Preferably, the alkali assistant is NaOAc, Et₃N,KH₂PO₄，K₂CO₃KOH, NaOH and [ Bmim ]]One of OH.

Advantageous effects

The nano gold micelle catalyst, namely the monodisperse MPEG-modified AuNPS prepared by the invention can be in the O state₂Under flow (30mL/min), at 80 ℃ and basic ionic liquid [ BMIM]In the presence of OH, the catalyst effectively catalyzes the self-esterification reaction of inert fatty alcohol and is oxidized in water, the oxidation process is green, and the highest yield of the octyl caprylate substrate can reach 83.6 percent. By using MPEG stabilizers, the catalyst has good stability and does not show any aggregation of gold nanoparticles during the oxidation reaction. The water in the reaction is the only solvent, the catalyst is easy to enrich, separate and reuse, and the alkaline ionic liquid [ Bmim]OH has better auxiliary catalysis effect than reported inorganic base, and higher ester yield can be obtained.
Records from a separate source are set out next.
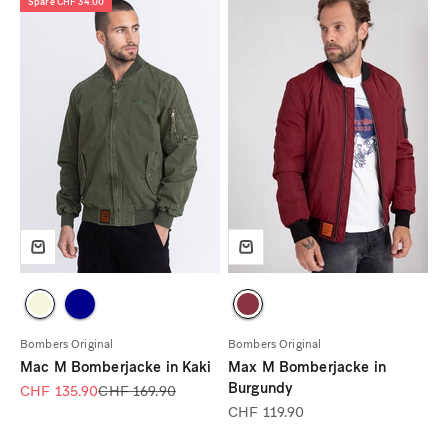
Spare CHF 34.00
Bombers Original
Bombers Original
Mac M Bomberjacke in Kaki
Max M Bomberjacke in
Burgundy
Angebot
Regulärer Preis
CHF 135.90
CHF 169.90
Angebot
CHF 119.90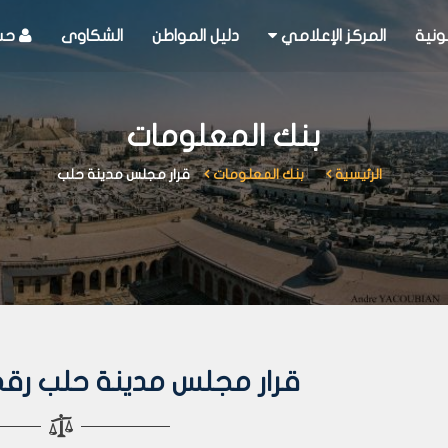
ونية
المركز الإعلامي
دليل المواطن
الشكاوى
حسا
بنك المعلومات
الرئيسية
بنك المعلومات
قرار مجلس مدينة حلب
قرار مجلس مدينة حلب رقم 131 لعام 11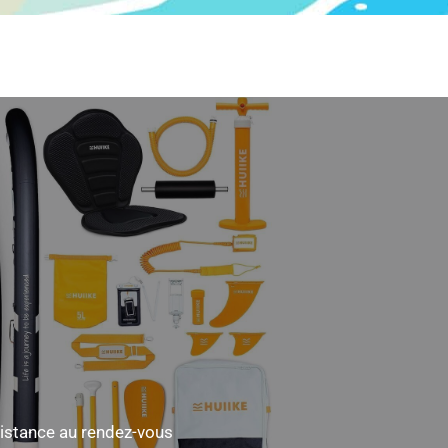
ésistance au rendez-vous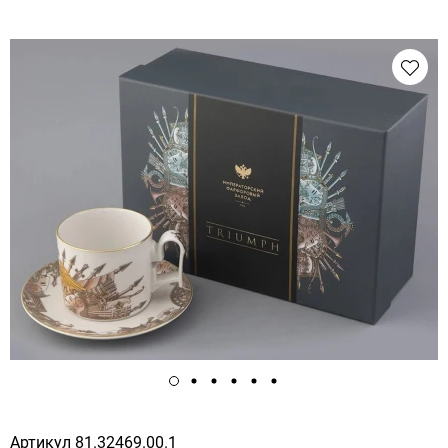
Артикул
81.32469.00.1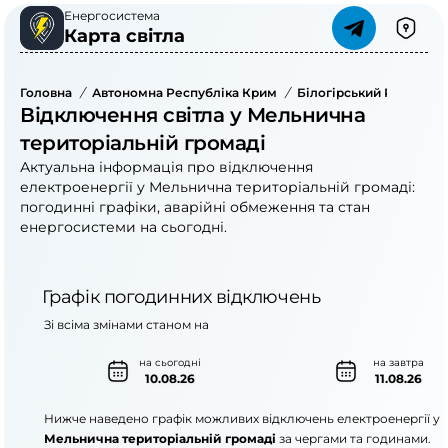
Енергосистема
Карта світла
Головна
/
Автономна Республіка Крим
/
Білогірський Район
/
Відключення світла у Мельнична
територіальній громаді
Актуальна інформація про відключення
електроенергії у Мельнична територіальній громаді:
погодинні графіки, аварійні обмеження та стан
енергосистеми на сьогодні.
Графік погодинних відключень
Зі всіма змінами станом на
на сьогодні
на завтра
10.08.26
11.08.26
Нижче наведено графік можливих відключень електроенергії у
Мельнична територіальній громаді
за чергами та годинами.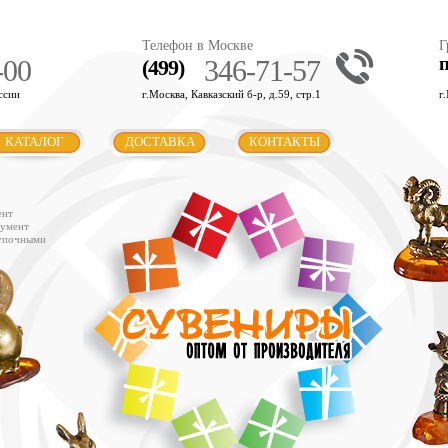
Телефон в Москве
Г
-00
346-71-57
(499)
ссии
г.Москва, Кавказский б-р, д.59, стр.1
г
КАТАЛОГ
ДОСТАВКА
КОНТАКТЫ
ент
румент
купочными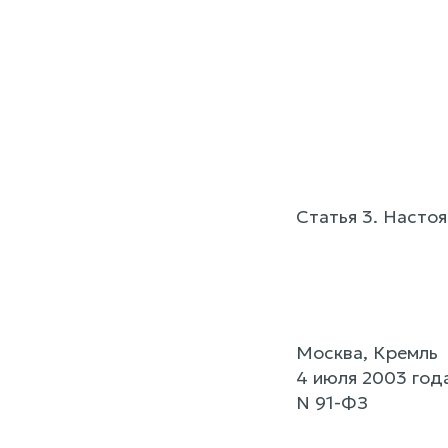
Статья 3. Насто
Москва, Кремль
4 июля 2003 год
N 91-ФЗ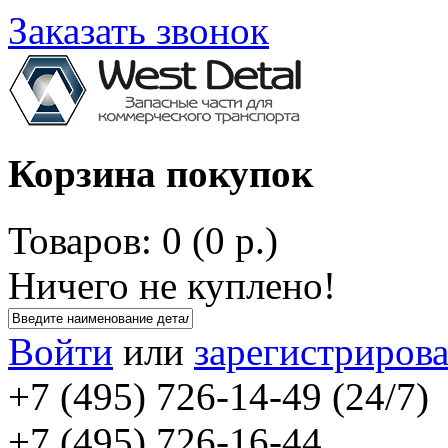
Заказать звонок
Корзина покупок
Товаров: 0 (0 р.)
Ничего не куплено!
Войти
или
зарегистрирова
+7 (495) 726-14-49 (24/7)
+7 (495) 726-16-44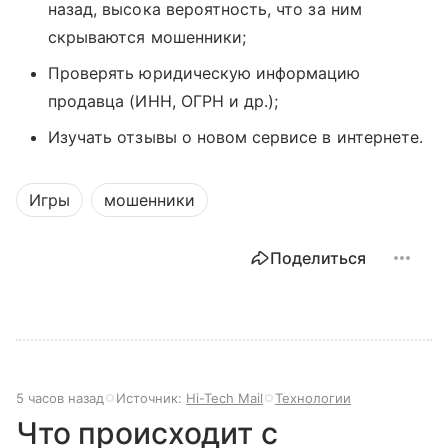
назад, высока вероятность, что за ним
скрываются мошенники;
Проверять юридическую информацию
продавца (ИНН, ОГРН и др.);
Изучать отзывы о новом сервисе в интернете.
Игры
мошенники
Поделиться
5 часов назад
Источник:
Hi-Tech Mail
Технологии
Что происходит с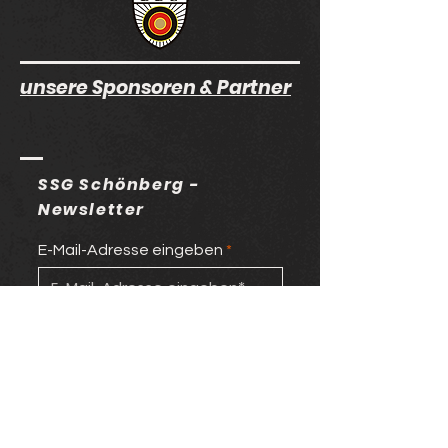
unsere Sponsoren & Partner
SSG Schönberg -
Newsletter
E-Mail-Adresse eingeben
>
Bühlstraße 52
91207 Lauf-Schönberg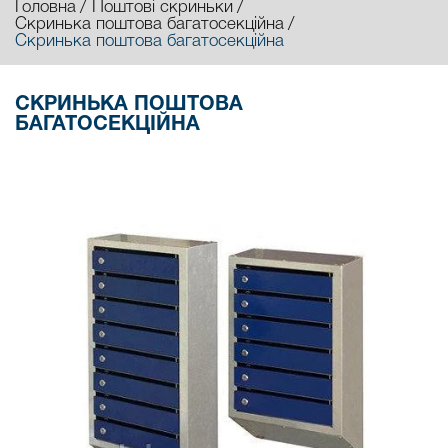
Головна
Поштові скриньки
Скринька поштова багатосекційна
Скринька поштова багатосекційна
СКРИНЬКА ПОШТОВА
БАГАТОСЕКЦІЙНА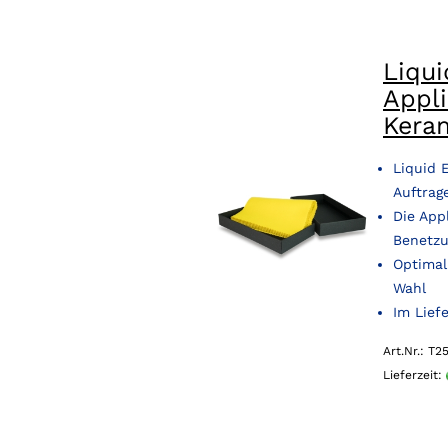
Liqui
Appli
Keram
Liquid 
Auftrag
Die App
Benetzu
Optimal
Wahl
Im Lief
Art.Nr.: T2
Lieferzeit: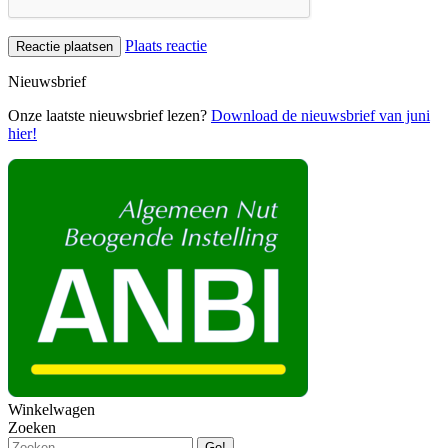
Plaats reactie
Nieuwsbrief
Onze laatste nieuwsbrief lezen?
Download de nieuwsbrief van juni
hier!
Winkelwagen
Zoeken
Zoeken:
The method can realize the preparation of fatty acid ester by the water-phase oxidation of fatty alcohol, mainly because the active center of the nano-gold particles contained in the catalyst has better catalytic oxidation performance and has good dispersibility in water under the modification of a sulfhydryl fatty chain, the substrate alcohol can be better contacted with the catalyst, better mass transfer is realized, the catalyst has good stability in water, and the catalyst still keeps good dispersion after reaction. In addition, the particle size of the catalyst is proper, the catalyst can be separated from the hydrosolvent under the centrifugal condition, the recovery is realized, the aqueous solution with good dispersibility is formed again after water is added again, the reutilization is realized, and the problems of poor mass transfer and low yield in the catalytic process are solved.

Drawings

FIG. 1 is an SEM photograph of mPEG-based Au-NPs catalyst prepared in specific example 1;

FIG. 2 is a graph of the particle size distribution of the mPEG-based Au-NPs catalyst prepared in example 1;

FIG. 3 is a schematic diagram of the synthesis of mPEG-based Au-NPs prepared in example 1.

Detailed Description

The experimental procedures used in the following examples are conventional unless otherwise specified.